Beynin, kişiliğimizi, bilincimizi, ruhumuzu oluşturduğu gerçeği ilk olarak nasıl bir kaza sonucu ortaya çıktı?

1848’de, Phineas Gage, ABD’de bir tren yolu yapımında çalışırken, yanlışlıkla bir dinamitin patlaması sonucu, dev bir demir parçası elmacık kemiğinin altından girip kafatasını parçalayarak kafasının tepesinden dışarı çıktı. Beyninin bir kısmı tamamen parçalanmış olan Gage sakince ayağa kalktı ve bir iki dakika sonra konuşmaya başladı. İş arkadaşları, kafatası parçalanmış bu adamın görüntüsünün yarattığı şokla hemen doktora haber verdiler. Daha sonra sadece işçileri değil doktorları da şaşırtan bir şey oldu. Gage ölmedi. Haftalarca hastanede kaldı. Sonunda yara izlerini saymazsak, tamamen iyileşti. En azından dışarıdan bakan bir insan öyle zannederdi. Zaman içinde, onu tanıyanlar, Gage’in kişiliğinde keskin değişikler fark ettiler. Normalde neşeli, nazik, insanlarla arası iyi birisiyken bencil, kaba, pervasız ve küfürbaz bir adama dönüşmüştü. Gage 12 yıl daha hayatına devam ettikten sonra 1860’ta öldü. Otopsisinde ‘frontal lob’ adı verilen beynin ön kısmında büyük hasar olduğu tespit edildi. Beynimizde, yıllar içinde evrimleşmiş, nörobiyolojik bir ahlak ağı mevcuttur. Bu ağ, tam da Gage’de hasarlanan beyin bölgesinde bulunur. Haliyle pek çok soru da ortaya çıktı: Acaba bir haritanın belli bölümlerinin dağları, yolları, gölleri göstermesi gibi beynin de bazı bölümlerinin davranışları, bazı bölümlerinin hareketleri, duyguları oluşturduğu bir haritası olabilir mi? Gage’in iyi bir adamdan kötü bir adama dönüşmesi, kafatasına saplanan demir çubuğun ‘beyninin iyilik bölümü’nü parçalanmış olmasıyla açıklanamaz mı gibi sorular sorulmaya başlandı. O zamana kadar yaygın kabul gören Descartes’cı düalizm, yani beden-ruh ayrılığı ilkesi büyük darbe aldı.

Nörolojiyi tanımlamak istersek ortaya nasıl bir fotoğraf çıkar?

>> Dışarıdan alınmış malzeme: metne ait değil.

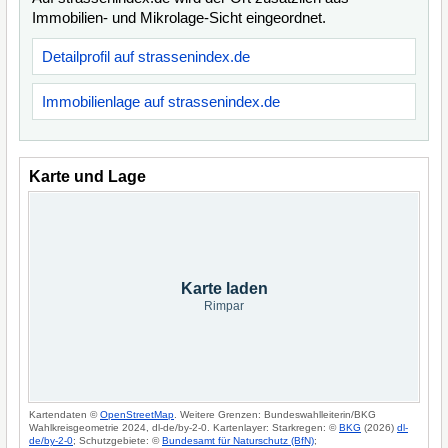
Immobilien- und Mikrolage-Sicht eingeordnet.
Detailprofil auf strassenindex.de
Immobilienlage auf strassenindex.de
Karte und Lage
Karte laden
Rimpar
Kartendaten ©
OpenStreetMap
. Weitere Grenzen: Bundeswahlleiterin/BKG
Wahlkreisgeometrie 2024, dl-de/by-2-0. Kartenlayer: Starkregen: ©
BKG
(2026)
dl-
de/by-2-0
; Schutzgebiete: ©
Bundesamt für Naturschutz (BfN)
;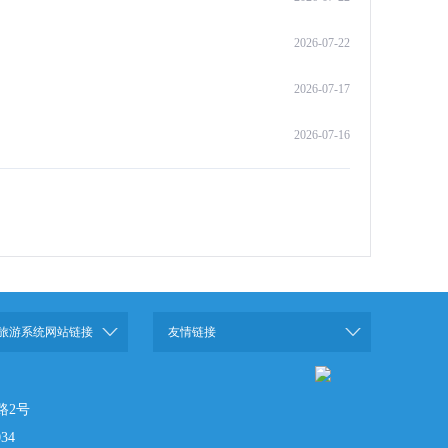
2026-07-22
2026-07-17
2026-07-16
旅游系统网站链接
友情链接
路2号
34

Tanımlamak istersek ortaya karman çorman bir fotoğraf çıkar. Beyinde inanılmaz kompleksitede ve sayıda sinir ağı bir bölgeden diğerine uğrayarak ve ganglion dediğimiz farklı sinir sistemi bölümlerinde bağlantı kurarak yoluna ilerler. Nitekim günümüzde en çok fon ayrılarak yapılan bilimsel araştırmalar ‘beyin haritalandırması’ için yapılmaktadır. Örneğin, 100 milyon dolarlık bir bütçeyle Obama yönetimi tarafından ABD’de başlatılan ‘The Brain Initiative’ projesinin 4,5 milyar dolara mal olacağı konuşuluyor. Amaç beyindeki tüm yolakların haritasını çıkarmak... Eğer bu ve benzeri projeler gerçekleşirse dijital zihin ütopyasına bir adım daha yaklaşılır. Bana göre nöroloji tıbbın kapalı kutusu gibi. Ya içine gireceksiniz ya dışında kalacaksınız.

Hafıza ile zekâ arasında nasıl bir ilişki var?

Gelecekle ilgili plan yaparken, fonksiyonel MR çalışmalarında insanların hem plan yapmadan sorumlu prefrontal korteks hem de hafızanın depolandığı beyin bölgesi olan hipokampüsünün aktive olduğu görülmüş. Yani beyin gelecekteki bir olayın simülasyonunu yaparken, geçmişteki hatıraları kullanıyor. Geleceği planlama yetisi, insanların zeki canlılara dönüşmesinde çok büyük bir etken. O yüzden geçmişten ders çıkarmayıp aynı hataları sürekli tekrarlıyorsanız iyi bir hafızanız yok demektir. Hafıza ile zekâ arasında doğrusal bir ilişki olduğu aşikâr.

Meslek hayatınızda beyne dair en ilginç bulduğunuz bilgi nedir?

Beyin dokusu çok uzun yıllardır ‘değişmez’ kabul ediliyordu. Yakın geçmişte bu algının yıkılarak Paul Bach-y-Rita gibi araştırmacılar sayesinde dokunma duyusunun görme için, tat alma duyusunun denge için kullanabileceğini kanıtlamaları nörobilim camiası açısından bir milattır. Ancak bu soruyu belki günümüzden on yıl sonra sorarsanız ne cevap veririm bilemiyorum. Elon Musk, Neuralink projesiyle insan beyninin en üst katmanı olan kortekse bilgisayar-beyin arayüzü teknolojisi kullanarak dijital bir korteks yerleştirmeye çalışıyor. Öyle görünüyor ki, muazzam yenilikler hayatımıza girmek üzere.